Am Tag der Beisetzung des Bankiers Marcel Péricourt, stürzt oder springt der Enkel aus dem Fenster und bleibt schwerverletzt auf dem Katafalk liegen. Madeleine Pericourt verliert sich in ihrer maßlosen Trauer und in ihrer Sorge um den nach dem Sturz gelähmten Sohn Paul. So steht sie zwar formell an der Spitze des Bankhauses, aber der Prokurist der Bank Gustave Joubert lenkt die Geschäfte. Umgeben ist Madeleine vom raffgierigen Onkel Charles und vom Hauslehrer André Delcourt, der auch ihr Liebhaber ist. Erst spät, zu spät begreift Madeleine, dass keiner ihrer Vertrauten ihr Wohlwollen im Auge haben. Joubert will Rache für die Kränkung, dass er mit einem Almosen im Testament des alten Péricourt abgespeist wurde.
Doch als Madeleine alles verloren hat, erwacht in ihr die Kraft ihr Schicksal in die eigene Hand zu nehmen. Die politischen Wirren, die Wirtschaftskrise und die Vorboten des Zweiten Weltkriegs spielen ihr in die Hände und sie beginnt die Schuldscheine für den Verrat einzufordern.

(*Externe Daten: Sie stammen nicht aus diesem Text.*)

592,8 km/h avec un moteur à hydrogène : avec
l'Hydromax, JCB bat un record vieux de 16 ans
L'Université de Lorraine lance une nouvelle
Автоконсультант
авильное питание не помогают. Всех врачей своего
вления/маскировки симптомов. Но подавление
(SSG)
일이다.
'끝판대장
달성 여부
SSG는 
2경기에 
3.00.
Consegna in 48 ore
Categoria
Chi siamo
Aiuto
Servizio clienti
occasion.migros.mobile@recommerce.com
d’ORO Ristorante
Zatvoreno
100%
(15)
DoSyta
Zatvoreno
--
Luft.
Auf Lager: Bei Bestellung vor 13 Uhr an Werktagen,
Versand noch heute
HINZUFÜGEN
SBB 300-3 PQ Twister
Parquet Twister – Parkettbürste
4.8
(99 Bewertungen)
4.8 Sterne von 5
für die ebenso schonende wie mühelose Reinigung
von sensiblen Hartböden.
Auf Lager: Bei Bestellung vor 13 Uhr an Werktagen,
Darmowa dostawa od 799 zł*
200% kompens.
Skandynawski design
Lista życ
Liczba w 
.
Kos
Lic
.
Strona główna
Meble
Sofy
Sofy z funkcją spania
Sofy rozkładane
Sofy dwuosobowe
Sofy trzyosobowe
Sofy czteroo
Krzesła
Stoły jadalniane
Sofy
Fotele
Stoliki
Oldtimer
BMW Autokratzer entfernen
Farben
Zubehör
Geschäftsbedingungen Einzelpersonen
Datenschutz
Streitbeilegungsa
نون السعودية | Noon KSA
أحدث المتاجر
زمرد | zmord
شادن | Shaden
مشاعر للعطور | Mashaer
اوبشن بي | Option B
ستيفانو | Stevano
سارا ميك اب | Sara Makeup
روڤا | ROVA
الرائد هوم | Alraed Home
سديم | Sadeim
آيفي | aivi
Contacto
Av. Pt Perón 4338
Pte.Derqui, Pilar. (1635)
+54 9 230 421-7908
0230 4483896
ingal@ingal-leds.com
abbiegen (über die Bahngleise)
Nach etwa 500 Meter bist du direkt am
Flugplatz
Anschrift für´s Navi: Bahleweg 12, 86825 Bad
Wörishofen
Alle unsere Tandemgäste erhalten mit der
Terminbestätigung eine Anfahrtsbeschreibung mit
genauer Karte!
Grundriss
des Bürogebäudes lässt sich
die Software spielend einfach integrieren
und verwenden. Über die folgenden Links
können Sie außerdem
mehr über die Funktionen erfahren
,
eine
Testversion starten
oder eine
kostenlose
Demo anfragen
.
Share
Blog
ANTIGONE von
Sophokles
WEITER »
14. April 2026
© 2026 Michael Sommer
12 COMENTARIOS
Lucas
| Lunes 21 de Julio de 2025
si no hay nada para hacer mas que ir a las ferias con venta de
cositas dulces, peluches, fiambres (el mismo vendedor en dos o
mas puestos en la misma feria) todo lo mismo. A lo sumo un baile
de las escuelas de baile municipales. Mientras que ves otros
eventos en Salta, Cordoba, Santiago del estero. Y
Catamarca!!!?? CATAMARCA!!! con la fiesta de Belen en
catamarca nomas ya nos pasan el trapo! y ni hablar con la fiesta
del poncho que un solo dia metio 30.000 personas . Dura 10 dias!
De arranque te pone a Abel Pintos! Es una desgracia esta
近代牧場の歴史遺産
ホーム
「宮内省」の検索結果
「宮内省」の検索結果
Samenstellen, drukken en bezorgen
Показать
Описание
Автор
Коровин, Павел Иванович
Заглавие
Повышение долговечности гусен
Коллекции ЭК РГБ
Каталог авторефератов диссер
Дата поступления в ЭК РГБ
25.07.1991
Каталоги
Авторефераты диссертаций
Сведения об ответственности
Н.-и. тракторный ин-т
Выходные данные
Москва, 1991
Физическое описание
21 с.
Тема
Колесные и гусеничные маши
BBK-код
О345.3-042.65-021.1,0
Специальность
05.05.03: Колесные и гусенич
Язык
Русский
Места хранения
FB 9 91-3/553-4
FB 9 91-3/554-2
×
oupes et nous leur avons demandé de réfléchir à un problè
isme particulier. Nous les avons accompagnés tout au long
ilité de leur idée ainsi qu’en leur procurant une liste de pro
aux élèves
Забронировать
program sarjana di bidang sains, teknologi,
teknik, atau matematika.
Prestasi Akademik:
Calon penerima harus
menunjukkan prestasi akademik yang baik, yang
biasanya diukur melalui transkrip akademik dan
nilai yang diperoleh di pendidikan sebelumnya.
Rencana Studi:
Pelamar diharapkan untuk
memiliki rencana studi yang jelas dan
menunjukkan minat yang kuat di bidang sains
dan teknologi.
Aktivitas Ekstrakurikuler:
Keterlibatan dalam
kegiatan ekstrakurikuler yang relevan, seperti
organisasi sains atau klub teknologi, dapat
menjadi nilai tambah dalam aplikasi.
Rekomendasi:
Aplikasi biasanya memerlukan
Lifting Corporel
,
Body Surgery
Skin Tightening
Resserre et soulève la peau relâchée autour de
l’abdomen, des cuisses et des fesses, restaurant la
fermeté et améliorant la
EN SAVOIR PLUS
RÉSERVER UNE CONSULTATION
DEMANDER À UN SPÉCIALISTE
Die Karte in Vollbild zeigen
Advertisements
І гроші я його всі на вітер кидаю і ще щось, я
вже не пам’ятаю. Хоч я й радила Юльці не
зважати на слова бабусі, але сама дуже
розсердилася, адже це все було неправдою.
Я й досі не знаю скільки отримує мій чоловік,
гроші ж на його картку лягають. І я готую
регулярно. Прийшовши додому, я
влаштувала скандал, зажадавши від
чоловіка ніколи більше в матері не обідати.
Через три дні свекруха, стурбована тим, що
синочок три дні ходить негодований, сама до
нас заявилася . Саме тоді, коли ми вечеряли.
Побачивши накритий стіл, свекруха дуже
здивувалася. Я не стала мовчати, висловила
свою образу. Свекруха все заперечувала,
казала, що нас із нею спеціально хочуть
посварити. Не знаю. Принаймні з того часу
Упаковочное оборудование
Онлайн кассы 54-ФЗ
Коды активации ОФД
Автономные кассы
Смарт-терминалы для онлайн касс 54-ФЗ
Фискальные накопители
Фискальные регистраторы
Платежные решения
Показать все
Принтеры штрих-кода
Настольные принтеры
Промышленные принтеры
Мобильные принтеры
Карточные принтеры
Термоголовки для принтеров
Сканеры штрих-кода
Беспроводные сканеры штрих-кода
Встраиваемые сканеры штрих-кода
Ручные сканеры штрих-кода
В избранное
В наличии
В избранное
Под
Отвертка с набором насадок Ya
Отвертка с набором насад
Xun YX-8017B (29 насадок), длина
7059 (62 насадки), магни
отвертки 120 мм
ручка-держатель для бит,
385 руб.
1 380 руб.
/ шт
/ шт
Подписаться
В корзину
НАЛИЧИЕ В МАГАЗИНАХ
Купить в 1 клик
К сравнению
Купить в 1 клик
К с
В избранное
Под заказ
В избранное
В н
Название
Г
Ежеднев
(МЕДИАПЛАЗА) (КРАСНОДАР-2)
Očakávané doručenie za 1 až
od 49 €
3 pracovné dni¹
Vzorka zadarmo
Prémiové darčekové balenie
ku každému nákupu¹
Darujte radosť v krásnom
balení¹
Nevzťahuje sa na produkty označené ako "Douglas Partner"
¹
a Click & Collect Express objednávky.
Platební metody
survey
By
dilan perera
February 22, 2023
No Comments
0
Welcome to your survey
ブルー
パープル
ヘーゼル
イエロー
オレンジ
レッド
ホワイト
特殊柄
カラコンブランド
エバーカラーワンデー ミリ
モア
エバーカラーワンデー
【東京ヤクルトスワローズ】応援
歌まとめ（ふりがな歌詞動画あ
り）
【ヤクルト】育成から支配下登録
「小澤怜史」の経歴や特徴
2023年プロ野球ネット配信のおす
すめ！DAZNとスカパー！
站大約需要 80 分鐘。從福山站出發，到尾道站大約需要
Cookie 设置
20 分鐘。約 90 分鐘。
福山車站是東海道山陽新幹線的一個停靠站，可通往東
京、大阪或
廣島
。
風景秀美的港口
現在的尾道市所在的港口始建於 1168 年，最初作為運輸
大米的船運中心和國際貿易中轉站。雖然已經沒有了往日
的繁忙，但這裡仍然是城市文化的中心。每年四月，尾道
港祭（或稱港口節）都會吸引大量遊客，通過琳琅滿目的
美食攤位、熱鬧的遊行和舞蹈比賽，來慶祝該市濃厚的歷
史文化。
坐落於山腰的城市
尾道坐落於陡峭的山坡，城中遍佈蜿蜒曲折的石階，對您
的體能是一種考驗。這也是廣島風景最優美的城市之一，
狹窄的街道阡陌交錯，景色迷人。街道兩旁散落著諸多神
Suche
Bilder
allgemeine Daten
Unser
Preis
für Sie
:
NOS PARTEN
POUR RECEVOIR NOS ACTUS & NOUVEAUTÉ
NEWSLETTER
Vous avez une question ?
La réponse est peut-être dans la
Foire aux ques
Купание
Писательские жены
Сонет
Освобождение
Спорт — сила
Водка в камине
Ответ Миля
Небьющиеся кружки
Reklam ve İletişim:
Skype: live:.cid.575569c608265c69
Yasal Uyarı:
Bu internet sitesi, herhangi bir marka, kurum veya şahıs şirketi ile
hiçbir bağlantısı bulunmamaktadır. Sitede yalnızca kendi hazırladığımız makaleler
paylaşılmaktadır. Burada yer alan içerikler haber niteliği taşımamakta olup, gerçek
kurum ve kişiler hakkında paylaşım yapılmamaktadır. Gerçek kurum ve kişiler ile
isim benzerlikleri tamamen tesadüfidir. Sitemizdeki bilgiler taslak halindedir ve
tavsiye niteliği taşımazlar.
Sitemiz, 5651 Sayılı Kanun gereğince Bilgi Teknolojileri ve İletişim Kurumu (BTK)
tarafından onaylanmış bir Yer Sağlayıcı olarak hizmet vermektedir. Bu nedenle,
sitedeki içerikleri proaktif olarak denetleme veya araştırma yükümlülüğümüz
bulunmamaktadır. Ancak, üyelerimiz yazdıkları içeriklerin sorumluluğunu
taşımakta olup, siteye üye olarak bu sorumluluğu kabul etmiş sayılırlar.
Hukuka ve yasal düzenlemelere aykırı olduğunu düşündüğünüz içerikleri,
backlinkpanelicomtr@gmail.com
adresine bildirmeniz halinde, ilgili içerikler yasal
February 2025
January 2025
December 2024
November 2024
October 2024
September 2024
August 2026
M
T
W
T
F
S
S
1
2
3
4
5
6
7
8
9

Pierre Lemaitre findet einen leichten, oft sogar ironischen Ton um seine Figuren zu portraitieren. Der Roman entwickelt fast die Dynamik einer Kriminalgeschichte, wenn Madeleine Zug für Zug ihren Rachefeldzug umsetzt. Die farbige Darstellung der Gesellschaftsschichten und deren Umwälzungen im Vorkriegsfrankreich ist prägnant und gelungen. Der Roman entwickelt einen Sog, dem ich mich als Leserin nicht entziehen konnte. Besonders gelungen fand ich die Frauen der Geschichte, nicht nur Madeleine, sondern auch Kindermädchen Léonce und Pflegerin Vladi sind großartig portraitiert und stehen für ihre jeweilige Gesellschaftsschicht. Es ist ein groß angelegter Sitten- und Gesellschaftsroman, in den Lemaitre Madeleines Abrechnung einbettet. Dabei gefiel mir ganz besonders die Raffinesse der einzelnen Handlungsstränge, die auch mit Kritik an der damaligen Gesellschaft nicht spart. Ob nun es die Arroganz des Großbürgertums oder die Eitelkeit der Politiker oder die Geltungssucht der Presse ist. Madeleine hat viel verloren, aber ihre Freiheit hat sie sich zurück erobert.
Ein wunderbarer Roman, dessen brillante Sprache mich nachhaltig beeindruckt hat.